Second answer: display every second line from a file.
If you're after a mostly zsh solution, you could do something like the following:
$ jot 8 0 7 >> sample.txt # Generate some numbers.
$ count=0 # Storage variable
$ for i in `cat sample.txt`
do
if [ $(( $count % 2 )) -eq 0 ] ; then
echo $i
fi
count=`expr $count + 1`
done
This displays every second line.
Notes:
- This leaves a variable count in your session afterwards (it's not clean).
- This fails badly if sample.txt does not contain a single word per line.
- I'm almost sure that the modulus comparison I do isn't the most efficient: I grabbed it from here.
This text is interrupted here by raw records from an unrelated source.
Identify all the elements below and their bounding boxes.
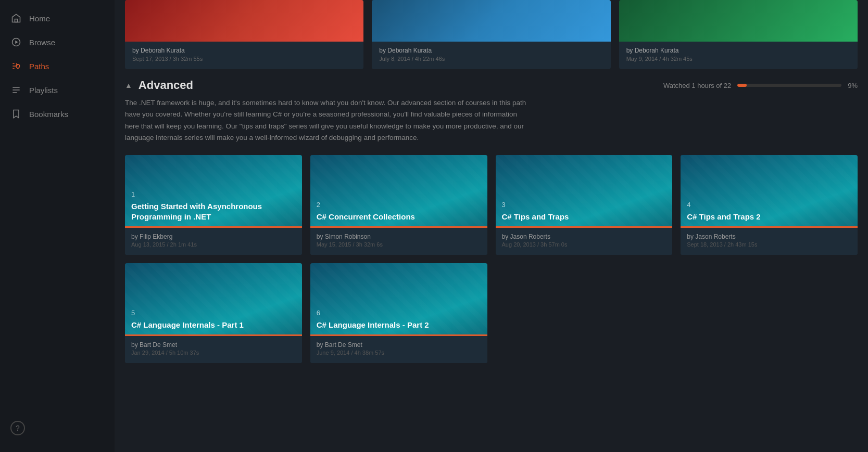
tile-info-6: by Bart De Smet June 9, 2014 / 4h 38m 57…: [310, 336, 487, 363]
sidebar-item-browse-label: Browse: [29, 38, 55, 47]
advanced-section-header: ▲ Advanced Watched 1 hours of 22 9%: [125, 69, 858, 97]
tile-author-3: by Jason Roberts: [502, 233, 666, 240]
card-info-1: by Deborah Kurata Sept 17, 2013 / 3h 32m…: [125, 42, 363, 69]
sidebar-item-home-label: Home: [29, 14, 50, 23]
card-author-1: by Deborah Kurata: [132, 47, 356, 54]
sidebar-bottom: ?: [0, 410, 115, 446]
bookmarks-icon: [10, 108, 22, 120]
advanced-description: The .NET framework is huge, and it's som…: [125, 97, 531, 144]
top-card-3[interactable]: by Deborah Kurata May 9, 2014 / 4h 32m 4…: [619, 0, 858, 69]
tile-author-2: by Simon Robinson: [317, 233, 481, 240]
sidebar-item-playlists-label: Playlists: [29, 86, 58, 95]
top-card-1[interactable]: by Deborah Kurata Sept 17, 2013 / 3h 32m…: [125, 0, 363, 69]
card-meta-1: Sept 17, 2013 / 3h 32m 55s: [132, 56, 356, 62]
sidebar-item-playlists[interactable]: Playlists: [0, 78, 115, 102]
card-author-3: by Deborah Kurata: [626, 47, 850, 54]
tile-meta-1: Aug 13, 2015 / 2h 1m 41s: [131, 241, 296, 248]
tile-author-1: by Filip Ekberg: [131, 233, 296, 240]
tile-info-1: by Filip Ekberg Aug 13, 2015 / 2h 1m 41s: [125, 228, 302, 255]
tile-thumb-2: 2 C# Concurrent Collections: [310, 155, 487, 228]
browse-icon: [10, 36, 22, 48]
tile-thumb-1: 1 Getting Started with Asynchronous Prog…: [125, 155, 302, 228]
playlists-icon: [10, 84, 22, 96]
section-progress: Watched 1 hours of 22 9%: [663, 82, 858, 89]
card-author-2: by Deborah Kurata: [379, 47, 603, 54]
tile-thumb-3: 3 C# Tips and Traps: [496, 155, 673, 228]
sidebar-item-home[interactable]: Home: [0, 6, 115, 30]
tile-meta-2: May 15, 2015 / 3h 32m 6s: [317, 241, 481, 248]
advanced-section-title: Advanced: [139, 79, 193, 92]
card-thumbnail-1: [125, 0, 363, 42]
course-tile-4[interactable]: 4 C# Tips and Traps 2 by Jason Roberts S…: [681, 155, 858, 255]
courses-row-2: 5 C# Language Internals - Part 1 by Bart…: [125, 263, 858, 363]
svg-marker-2: [15, 41, 18, 44]
help-icon: ?: [16, 424, 20, 432]
tile-info-2: by Simon Robinson May 15, 2015 / 3h 32m …: [310, 228, 487, 255]
help-button[interactable]: ?: [10, 421, 25, 435]
progress-bar-fill: [737, 84, 747, 87]
card-info-2: by Deborah Kurata July 8, 2014 / 4h 22m …: [372, 42, 610, 69]
svg-rect-0: [15, 19, 18, 22]
sidebar-item-bookmarks-label: Bookmarks: [29, 110, 68, 119]
tile-thumb-6: 6 C# Language Internals - Part 2: [310, 263, 487, 336]
paths-icon: [10, 60, 22, 72]
main-content: by Deborah Kurata Sept 17, 2013 / 3h 32m…: [115, 0, 868, 452]
home-icon: [10, 12, 22, 24]
sidebar: Home Browse Paths Playl: [0, 0, 115, 452]
sidebar-item-paths[interactable]: Paths: [0, 54, 115, 78]
course-tile-5[interactable]: 5 C# Language Internals - Part 1 by Bart…: [125, 263, 302, 363]
watched-label: Watched 1 hours of 22: [663, 82, 731, 89]
tile-author-4: by Jason Roberts: [687, 233, 851, 240]
progress-bar: [737, 84, 841, 87]
top-card-2[interactable]: by Deborah Kurata July 8, 2014 / 4h 22m …: [372, 0, 610, 69]
sidebar-item-paths-label: Paths: [29, 62, 49, 71]
tile-thumb-4: 4 C# Tips and Traps 2: [681, 155, 858, 228]
tile-meta-5: Jan 29, 2014 / 5h 10m 37s: [131, 350, 296, 356]
course-tile-6[interactable]: 6 C# Language Internals - Part 2 by Bart…: [310, 263, 487, 363]
tile-author-5: by Bart De Smet: [131, 341, 296, 348]
card-info-3: by Deborah Kurata May 9, 2014 / 4h 32m 4…: [619, 42, 858, 69]
card-meta-3: May 9, 2014 / 4h 32m 45s: [626, 56, 850, 62]
course-tile-3[interactable]: 3 C# Tips and Traps by Jason Roberts Aug…: [496, 155, 673, 255]
course-tile-1[interactable]: 1 Getting Started with Asynchronous Prog…: [125, 155, 302, 255]
top-cards-row: by Deborah Kurata Sept 17, 2013 / 3h 32m…: [125, 0, 858, 69]
card-thumbnail-2: [372, 0, 610, 42]
tile-meta-6: June 9, 2014 / 4h 38m 57s: [317, 350, 481, 356]
tile-author-6: by Bart De Smet: [317, 341, 481, 348]
tile-meta-3: Aug 20, 2013 / 3h 57m 0s: [502, 241, 666, 248]
courses-row-1: 1 Getting Started with Asynchronous Prog…: [125, 155, 858, 255]
card-thumbnail-3: [619, 0, 858, 42]
tile-info-5: by Bart De Smet Jan 29, 2014 / 5h 10m 37…: [125, 336, 302, 363]
tile-meta-4: Sept 18, 2013 / 2h 43m 15s: [687, 241, 851, 248]
sidebar-item-bookmarks[interactable]: Bookmarks: [0, 102, 115, 126]
sidebar-item-browse[interactable]: Browse: [0, 30, 115, 54]
card-meta-2: July 8, 2014 / 4h 22m 46s: [379, 56, 603, 62]
tile-info-3: by Jason Roberts Aug 20, 2013 / 3h 57m 0…: [496, 228, 673, 255]
tile-thumb-5: 5 C# Language Internals - Part 1: [125, 263, 302, 336]
course-tile-2[interactable]: 2 C# Concurrent Collections by Simon Rob…: [310, 155, 487, 255]
progress-percentage: 9%: [848, 82, 858, 89]
tile-info-4: by Jason Roberts Sept 18, 2013 / 2h 43m …: [681, 228, 858, 255]
chevron-up-icon[interactable]: ▲: [125, 81, 132, 89]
- I say it's mostly zsh because it does rely on cat, but I'm not sure how to avoid that.
The OS X version of sed is frustrating. Using sed -n '0~2p' <filename> doesn't work because, in the BSD sed, -n does something different:
-n
By default, each line of input is echoed to the standard output after all of the commands have been applied to it. The -n option suppresses this behavior.
I'd highly recommend installing GNU sed, which can be done using Homebrew:
brew install gnu-sed
And then you can use:
gsed -n '0~2p' filename # Display the 2nd, 4th etc
gsed -n '1~2p' filename # Display the 1st, 3rd etc.